それだけに、私が実際に足を運ぶことができているのも 被災地のごく一部でしかありません。
私が最初に取材に入ったのは、八代市興善寺町でした。
大雨によって山から流れ出た土砂が地区全体を覆い、
町の原型が全く分からないほどに大小さまざまな岩や泥が堆積していました。
車どころか、人が歩くのもままならないような状況の中、
被災したみなさんは私たちの取材に応じてくださり、当時の状況や今の暮らしについて教えてくださいました。
八代市内では2か月が経とうとする今もボランティアのみなさんによる作業が続いていて、
少しずつ復旧を進めています。
地区の小学校も取材させていただきました。
岡町の龍峯(りゅうほう)小学校です。
土砂だけでなく周囲の住宅から流れ込んだ家電製品や生活の品、ガラス片などが大量に流れ込み、校庭や運動場は使えなくなりました。
被災直後に校長先生が取材に応じてくださり、
「 “ 学校が大好き ”と言ってくれる子どもたちのために、何とかしたい 」と涙ながらに話す姿に胸をうたれました。
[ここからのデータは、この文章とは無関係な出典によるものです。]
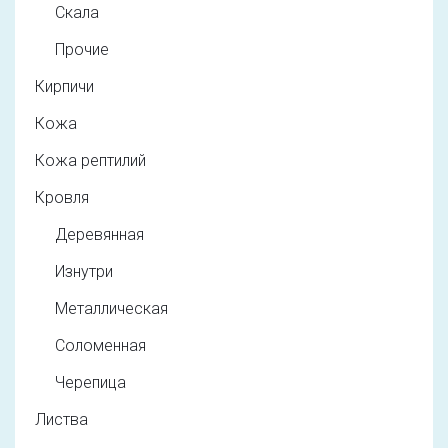
Скала
Прочие
Кирпичи
Кожа
Кожа рептилий
Кровля
Деревянная
Изнутри
Металлическая
Соломенная
Черепица
Листва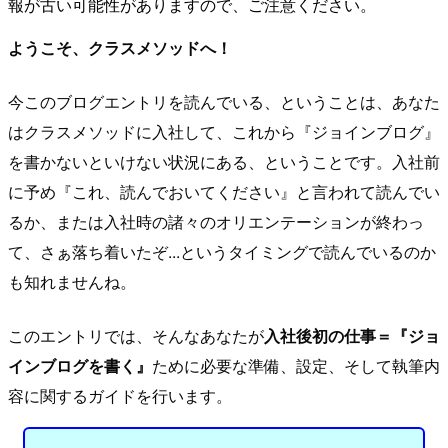
報が古い可能性がありますので、ご注意ください。
ようこそ、クラスメソッドへ！
今このブログエントリを読んでいる、ということは、あなた
はクラスメソッドに入社して、これから『ジョインブログ』
を書かないといけない状況にある、ということです。入社前
に予め『これ、読んでおいてください』と言われて読んでい
るか、または入社時の諸々のオリエンテーションが終わっ
て、さぁ落ち着いたぞ...というタイミングで読んでいるのか
も知れませんね。
このエントリでは、そんなあなたが
入社後初の仕事＝『ジョ
インブログを書く』
ために必要な準備、設定、そして執筆内
容に関するガイドを行います。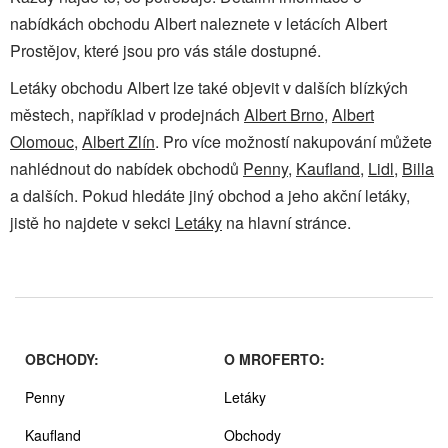
nabídkách obchodu Albert naleznete v letácích Albert
Prostějov, které jsou pro vás stále dostupné.
Letáky obchodu Albert lze také objevit v dalších blízkých
městech, například v prodejnách
Albert Brno
,
Albert
Olomouc
,
Albert Zlín
. Pro více možností nakupování můžete
nahlédnout do nabídek obchodů
Penny
,
Kaufland
,
Lidl
,
Billa
a dalších. Pokud hledáte jiný obchod a jeho akční letáky,
jistě ho najdete v sekci
Letáky
na hlavní stránce.
OBCHODY:
O MROFERTO:
Penny
Letáky
Kaufland
Obchody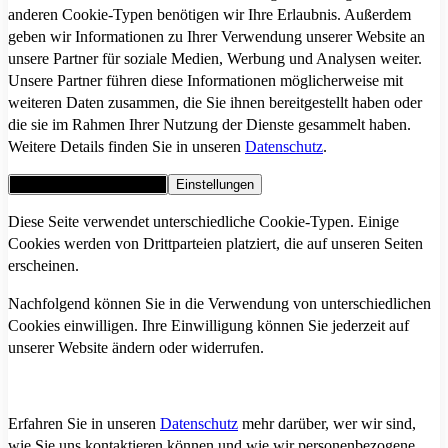
anderen Cookie-Typen benötigen wir Ihre Erlaubnis. Außerdem
geben wir Informationen zu Ihrer Verwendung unserer Website an
unsere Partner für soziale Medien, Werbung und Analysen weiter.
Unsere Partner führen diese Informationen möglicherweise mit
weiteren Daten zusammen, die Sie ihnen bereitgestellt haben oder
die sie im Rahmen Ihrer Nutzung der Dienste gesammelt haben.
Weitere Details finden Sie in unseren
Datenschutz
.
Alle Cookies akzeptieren
Einstellungen
Diese Seite verwendet unterschiedliche Cookie-Typen. Einige
Cookies werden von Drittparteien platziert, die auf unseren Seiten
erscheinen.
Nachfolgend können Sie in die Verwendung von unterschiedlichen
Cookies einwilligen. Ihre Einwilligung können Sie jederzeit auf
unserer Website ändern oder widerrufen.
Erfahren Sie in unseren
Datenschutz
mehr darüber, wer wir sind,
wie Sie uns kontaktieren können und wie wir personenbezogene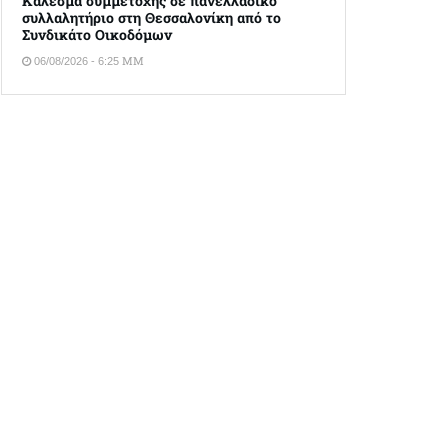
Κάλεσμα συμμετοχής σε πανελλαδικό
συλλαλητήριο στη Θεσσαλονίκη από το
Συνδικάτο Οικοδόμων
06/08/2026 - 6:25 ΜΜ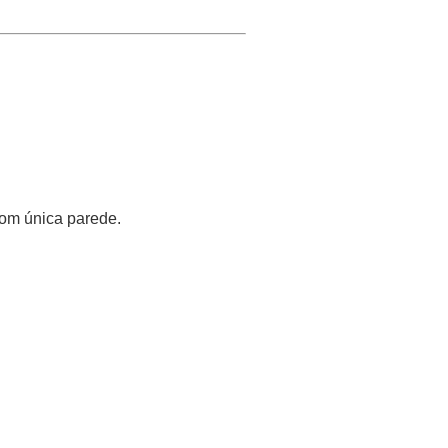
com única parede.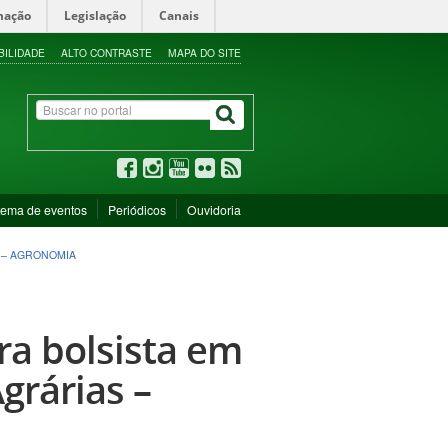
mação
Legislação
Canais
BILIDADE
ALTO CONTRASTE
MAPA DO SITE
tema de eventos
Periódicos
Ouvidoria
 – AGRONOMIA
ra bolsista em
grárias –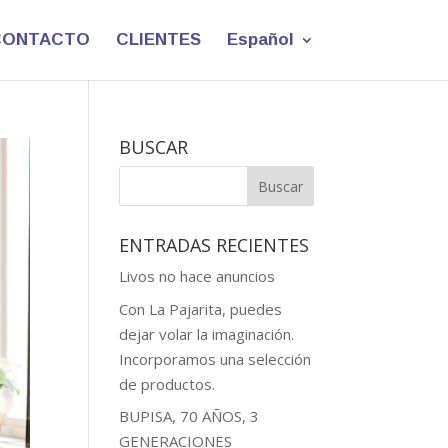
CONTACTO
CLIENTES
Español
BUSCAR
ENTRADAS RECIENTES
Livos no hace anuncios
Con La Pajarita, puedes
dejar volar la imaginación.
Incorporamos una selección
de productos.
BUPISA, 70 AÑOS, 3
GENERACIONES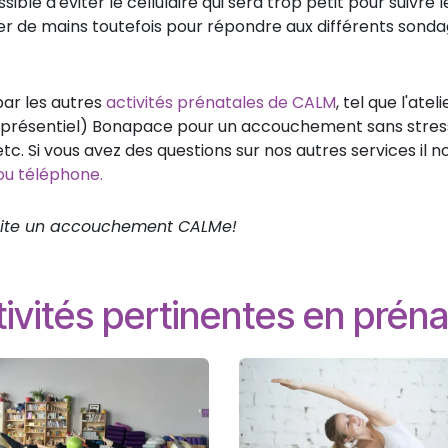
ible d'éviter le cellulaire qui sera trop petit pour suivre l
er de mains toutefois pour répondre aux différents sond
 par les autres
activités prénatales de CALM
, tel que l'ateli
(en présentiel) Bonapace pour un accouchement sans stress
c. Si vous avez des questions sur nos autres services il n
 ou téléphone.
uhaite un accouchement CALMe!
ivités pertinentes en préna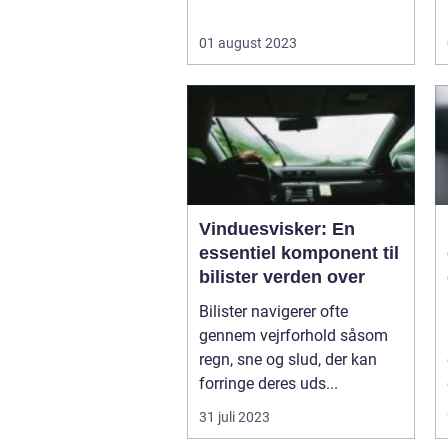
01 august 2023
Vinduesvisker: En
essentiel komponent til
bilister verden over
Bilister navigerer ofte
gennem vejrforhold såsom
regn, sne og slud, der kan
forringe deres uds...
31 juli 2023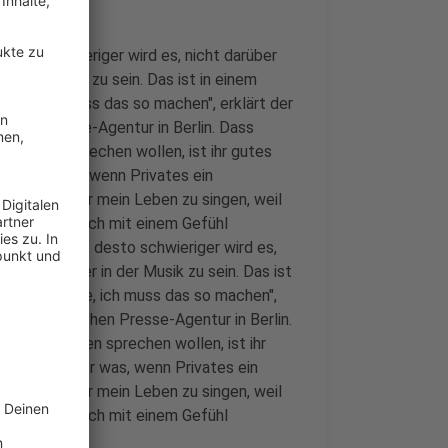
 desto schwieriger wird es, nicht darüber
in der Musik zu sein. Das ist in einem
aube, ich muss das so machen", erklärt der
schen Presse-Agentur in Berlin. Dass
ivatleben sprechen wollen, ist ihr gutes
st. Aber was, wenn Privates ein
ich, nicht über mein Leben zu singen, weil
Es muss für mich mit einem Gefühl
 Musik mache, desto schwieriger wird es,
 noch offener in der Musik zu sein. Das ist
ber ich glaube, ich muss das so machen",
ew der Deutschen Presse-Agentur in Berlin.
hr Privatleben sprechen wollen, ist ihr
re Kunst. Aber was, wenn Privates ein
ich, nicht über mein Leben zu singen, weil
Es muss für mich mit einem Gefühl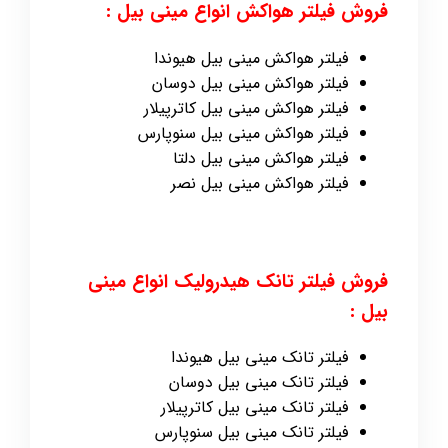
فروش فیلتر هواکش انواع مینی بیل :
فیلتر هواکش مینی بیل هیوندا
فیلتر هواکش مینی بیل دوسان
فیلتر هواکش مینی بیل کاترپیلار
فیلتر هواکش مینی بیل سنوپارس
فیلتر هواکش مینی بیل دلتا
فیلتر هواکش مینی بیل نصر
فروش فیلتر تانک هیدرولیک انواع مینی
بیل :
فیلتر تانک مینی بیل هیوندا
فیلتر تانک مینی بیل دوسان
فیلتر تانک مینی بیل کاترپیلار
فیلتر تانک مینی بیل سنوپارس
龍峯小学校には、長い間 大切に育てている藤棚があります。
春になるとたくさんの花をつけ、地域の人を招いて 藤棚の下で給食をとるのが伝統です。
土砂は藤棚の場所にも流れ込み、藤の根が呼吸しづらい状態になっていたため、
児童の保護者や地域の消防団、県内外からのボランティアが丁寧に泥をかきだす場面もありました。
その様子を見守るかのように 季節外れの花が咲いていたのも、忘れられません。
被災した影響で2学期の開始が1週間遅れたものの、
地区のみなさんや卒業生、ボランティアの方々の協力あって、
現在は子どもたちが元気に登校しています。
氷川町で取材に応じてくださったのは、ミニトマトを栽培している宮崎修太さんです。
宮崎さんが栽培する色とりどりの美しいミニトマトは “ 宝石のようだ ” と、ギフトとしても人気でした。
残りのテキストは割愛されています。